Vargas has voiced concern over the homeless plight in Austin, an urban ill that came into greater focus over the summer when council members sought to soften rules related to encampments and panhandling on city sidewalks. Hernandez has taken a more hands-off posture in terms of exerting influence on municipal practices.
She expressed as much in her campaign materials: "We’ve accomplished a lot to improve the criminal justice system," she wrote on a prior campaign page, "but there’s still so much work left to do."
The ideological fissure was retroactively illustrated by the stance Hernandez took in 2017 when Gov. Greg Abbott demanded expanded sheriffs' cooperation in helping to ensnare undocumented immigrants — yielding a scenario critics viewed as casting local law enforcement agencies as de facto satellites of the U.S. Immigration and Customs Enforcement agency. The sheriff's refusal to issue detainers for the agency on misdemeanant undocumented immigrants — placing them on 24-hour holds until ICE could fetch them to process them for deportation — earned wrath of the governor. In retaliation of her stance, Abbott cut state grant funding from myriad local agencies — most having nothing to do with law enforcement — as punitive measure.

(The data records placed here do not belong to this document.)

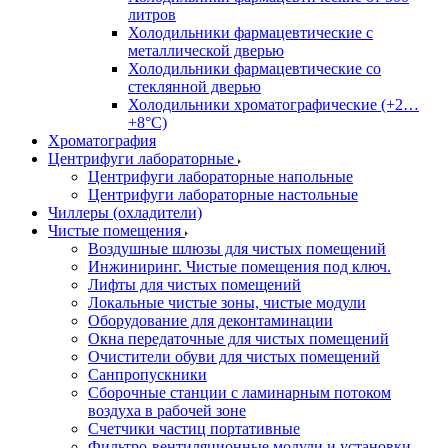
литров
Холодильники фармацевтические с
металлической дверью
Холодильники фармацевтические со
стеклянной дверью
Холодильники хроматографические (+2…
+8°C)
Хроматография
Центрифуги лабораторные
Центрифуги лабораторные напольные
Центрифуги лабораторные настольные
Чиллеры (охладители)
Чистые помещения
Воздушные шлюзы для чистых помещений
Инжиниринг. Чистые помещения под ключ.
Лифты для чистых помещений
Локальные чистые зоны, чистые модули
Оборудование для деконтаминации
Окна передаточные для чистых помещений
Очистители обуви для чистых помещений
Санпропускники
Сборочные станции с ламинарным потоком
воздуха в рабочей зоне
Счетчики частиц портативные
Фильтро-вентиляционные модули и установки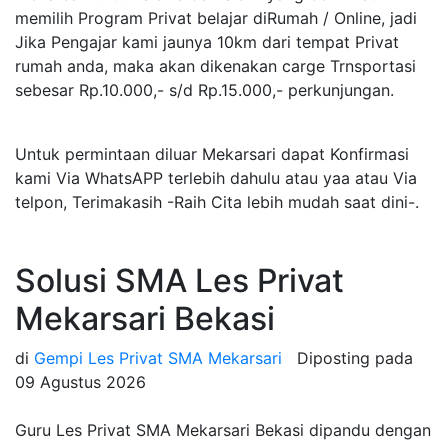
memilih Program Privat belajar diRumah / Online, jadi
Jika Pengajar kami jaunya 10km dari tempat Privat
rumah anda, maka akan dikenakan carge Trnsportasi
sebesar Rp.10.000,- s/d Rp.15.000,- perkunjungan.
Untuk permintaan diluar Mekarsari dapat Konfirmasi
kami Via WhatsAPP terlebih dahulu atau yaa atau Via
telpon, Terimakasih -Raih Cita lebih mudah saat dini-.
Solusi SMA Les Privat
Mekarsari Bekasi
di
Gempi Les Privat SMA Mekarsari
Diposting pada
09 Agustus 2026
Guru Les Privat SMA Mekarsari Bekasi dipandu dengan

Vargas invoked Hernandez's defiance of ICE cooperation as part of his campaign literature in challenging her, explaining he thought he had hung up his hat after a 35-year law enforcement career: "However, when Travis County Sheriff Sally Hernandezmade and announced her decision not to enforce ICE detainers, Raul felt she allowed a personal viewpoint and social pressure in Austin to direct the path of a law enforcement agency and instead of doing the right thing," his website reads. "Not only was Sheriff Hernandez ignoring federal laws and releasing undocumented and illegal persons back onto our streets, she also failed to provide the proper mindset, vision and culture of common sense throughout the entire department. A failure that struck Raul's family directly."
Given his overwhelming defeat, the ploy didn't work — particularly at a time of growing discontent with law enforcement.
Those stark ideological contrasts between the two candidates — and the ultimate outcome of the election favoring the more progressive of the two contenders— could have yielded something of a barometer on how the public expects its law enforcement officials to behave while still steadfastly maintaining law and order.
Elections totals are total but unofficial tallies from the office of the Travis County clerk.